_Task objective_
Tally every line of the entries that contains the string "Skype", then reply with only that number.

_Records to process_
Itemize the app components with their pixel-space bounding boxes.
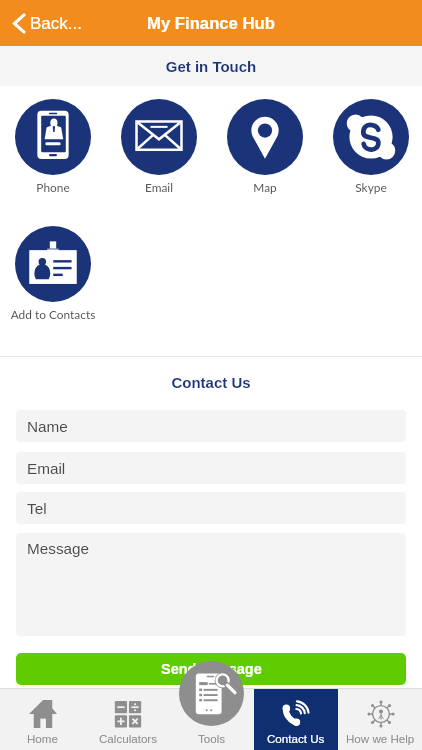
- staticText: Send Message: [161, 661, 262, 677]
- button[interactable]: Tel: [16, 492, 406, 524]
- staticText: Contact Us: [267, 732, 325, 745]
- staticText: My Finance Hub: [0, 14, 422, 33]
- button[interactable]: Phone: [0, 99, 106, 194]
- button[interactable]: Back...: [0, 8, 90, 39]
- staticText: Contact Us: [0, 374, 422, 391]
- staticText: Tools: [198, 732, 226, 745]
- staticText: Home: [27, 732, 58, 745]
- staticText: Message: [27, 540, 90, 557]
- staticText: Skype: [318, 180, 422, 194]
- button[interactable]: Message: [16, 533, 406, 636]
- staticText: How we Help: [346, 732, 415, 745]
- button[interactable]: Map: [212, 99, 318, 194]
- button[interactable]: Contact Us: [254, 689, 338, 750]
- staticText: Map: [212, 180, 318, 194]
- staticText: Calculators: [99, 732, 157, 745]
- staticText: Add to Contacts: [0, 307, 106, 321]
- button[interactable]: Add to Contacts: [0, 226, 106, 321]
- button[interactable]: Calculators: [85, 689, 170, 750]
- staticText: Phone: [0, 180, 106, 194]
- staticText: Email: [27, 460, 66, 477]
- staticText: Back...: [30, 14, 82, 33]
- staticText: Get in Touch: [0, 58, 422, 75]
- button[interactable]: How we Help: [338, 689, 422, 750]
- button[interactable]: Email: [106, 99, 212, 194]
- staticText: Tel: [27, 500, 47, 517]
- staticText: Email: [106, 180, 212, 194]
- button[interactable]: Tools: [170, 689, 254, 750]
- button[interactable]: Name: [16, 410, 406, 442]
- button[interactable]: Home: [0, 689, 85, 750]
- button[interactable]: Tools: [179, 661, 244, 726]
- button[interactable]: Email: [16, 452, 406, 484]
- button[interactable]: Skype: [318, 99, 422, 194]
- staticText: Name: [27, 418, 68, 435]
- button[interactable]: Send Message: [16, 653, 406, 685]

_Solution for this problem_
2